ASSIGNMENT:
Every line of the entries below from the one containing "الدفاع الحسني الجديدي" to the one containing "22:41 | 3 أبريل، 2026", both ends included, must be written out exactly. No other line belongs in the answer.

Records from a dataset
######
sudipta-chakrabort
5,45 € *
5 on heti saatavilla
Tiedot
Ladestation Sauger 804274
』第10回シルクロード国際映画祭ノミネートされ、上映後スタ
######
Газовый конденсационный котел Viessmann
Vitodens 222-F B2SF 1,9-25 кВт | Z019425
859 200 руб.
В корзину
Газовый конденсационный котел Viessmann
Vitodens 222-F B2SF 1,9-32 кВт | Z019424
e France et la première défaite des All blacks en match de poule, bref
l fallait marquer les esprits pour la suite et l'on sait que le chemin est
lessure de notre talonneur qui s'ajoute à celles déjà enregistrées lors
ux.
######
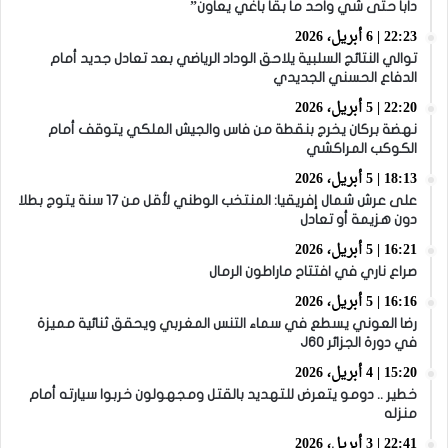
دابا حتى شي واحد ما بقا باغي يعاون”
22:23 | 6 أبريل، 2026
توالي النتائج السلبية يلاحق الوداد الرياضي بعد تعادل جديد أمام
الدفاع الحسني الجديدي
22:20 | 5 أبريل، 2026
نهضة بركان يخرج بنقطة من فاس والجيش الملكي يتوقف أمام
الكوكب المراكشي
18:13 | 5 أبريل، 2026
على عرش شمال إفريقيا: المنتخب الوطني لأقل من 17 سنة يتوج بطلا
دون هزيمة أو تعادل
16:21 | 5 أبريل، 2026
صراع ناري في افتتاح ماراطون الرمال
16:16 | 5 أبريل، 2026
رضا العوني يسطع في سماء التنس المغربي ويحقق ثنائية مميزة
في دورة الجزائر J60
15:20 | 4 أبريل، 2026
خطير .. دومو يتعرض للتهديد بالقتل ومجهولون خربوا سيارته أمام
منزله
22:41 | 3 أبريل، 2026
######
ANSWER TO THIS EXERCISE:
الدفاع الحسني الجديدي
22:20 | 5 أبريل، 2026
نهضة بركان يخرج بنقطة من فاس والجيش الملكي يتوقف أمام
الكوكب المراكشي
18:13 | 5 أبريل، 2026
على عرش شمال إفريقيا: المنتخب الوطني لأقل من 17 سنة يتوج بطلا
دون هزيمة أو تعادل
16:21 | 5 أبريل، 2026
صراع ناري في افتتاح ماراطون الرمال
16:16 | 5 أبريل، 2026
رضا العوني يسطع في سماء التنس المغربي ويحقق ثنائية مميزة
في دورة الجزائر J60
15:20 | 4 أبريل، 2026
خطير .. دومو يتعرض للتهديد بالقتل ومجهولون خربوا سيارته أمام
منزله
22:41 | 3 أبريل، 2026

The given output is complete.